Türk halkının laiklik ile sekülerizm arasındaki farkı bilmediği gibi laiklik olarak sandığı sekülerizmde dahi vizyonsuzluğu gözlerimizi kanatıyor.
Öncelikle laiklik ve sekülerizm temel olarak “dinin devlete müdahale etmemesi” başlığında değerlendirilse de keskin farkları vardır.
Laiklik popülist bir kavramdır. Devlet bünyesinde yaşayan tüm insanları kucaklayan ve tatmin eden bir olgudur.
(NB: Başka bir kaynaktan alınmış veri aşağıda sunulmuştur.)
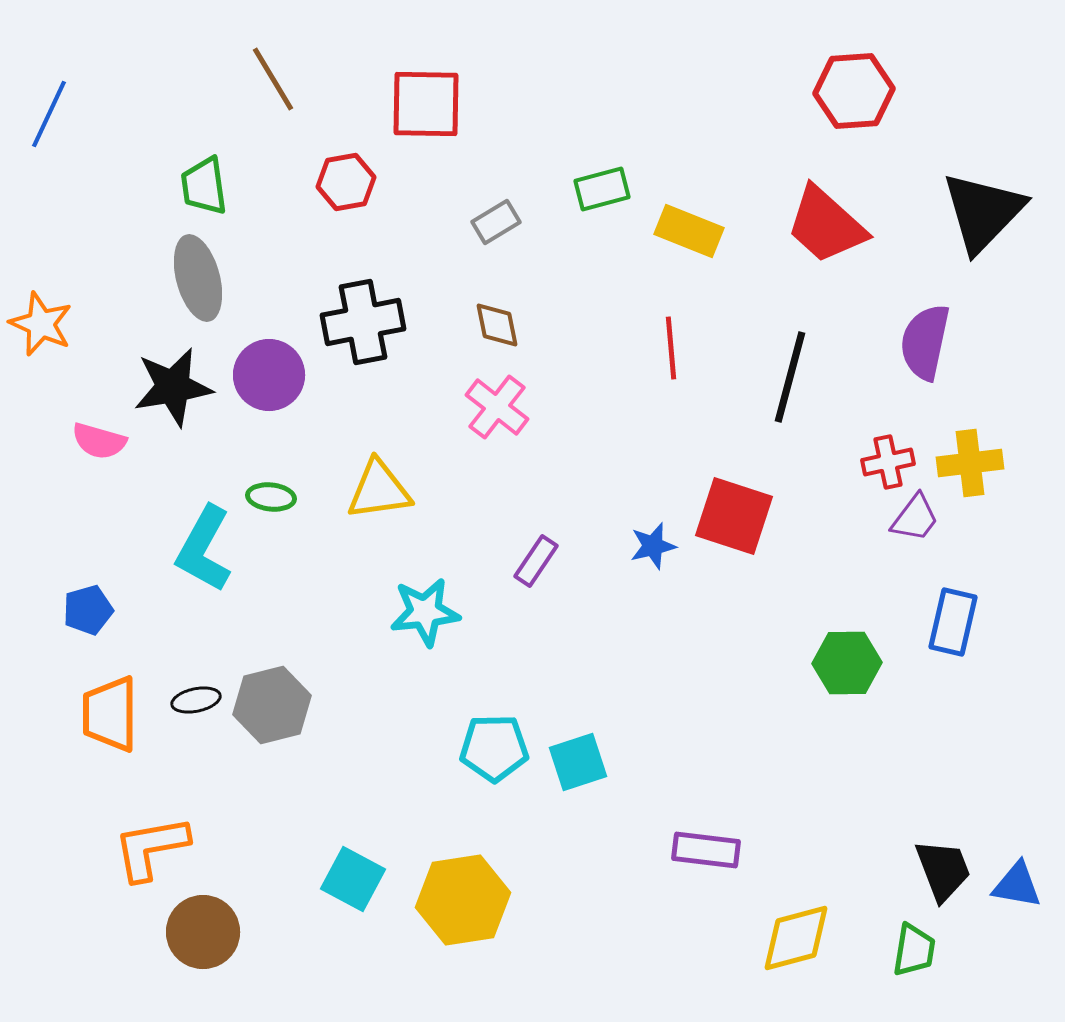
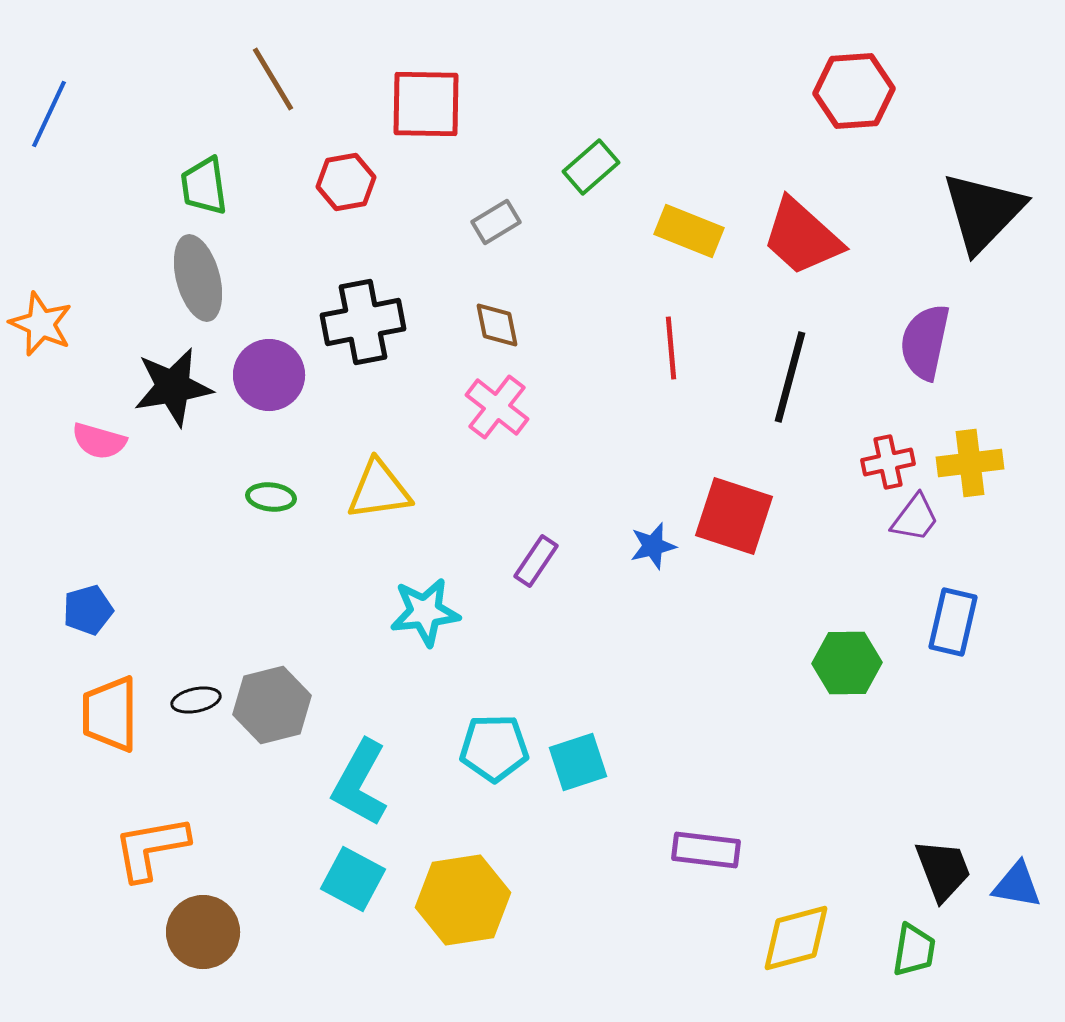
green rectangle at (602, 189): moved 11 px left, 22 px up; rotated 26 degrees counterclockwise
red trapezoid at (826, 225): moved 24 px left, 12 px down
cyan L-shape at (204, 549): moved 156 px right, 234 px down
Kısacası laiklik; dinin devleti kontrol etmesi değil, devletin ‘dinleri’ güvence altına almasıdır, temel yapısını koruyarak kontrol etmesidir. Dinleri ifadesini kullanmamdaki kasıt, laikliğin az önce değindiğim popülist yani eşitlikçi bir olgu olması. Tek bir dini unsuru değil tüm unsurları gözetmesidir. Lakin Türkiyede bu kavram tam anlamıyla gözetilmemektedir. Laik bir ülkede dini kontrol altında tutmak için, bizim ülkemizde olduğu gibi devlet kurumlarına bağlı bir diyanet işleri kurulmuştur. Yine normal şartlarda diyanet işleri bütün dinlere eşit şekilde yaklaşmak zorundadır. Örneğin bir Hıristiyan, Yahudi veya Müslümanlık içindeki mezhepler, örneğin Alevilik diyanetin olanaklarından eşit şekilde yararlanabilmelidir. Diyanet işlerinin kurulmasının gerçek amacı budur. Ne yazık ki bu da ülkemizde geçerli değildir. Başlangıçtan itibaren Diyanet işleri Başkanlığı Müslümanlığın bir tek mezhebine Sünni-Hanefi/Hanbeliliğe teslim edilmiş, devletin olanaklarını da yalnız bu mezhep kullanmıştır.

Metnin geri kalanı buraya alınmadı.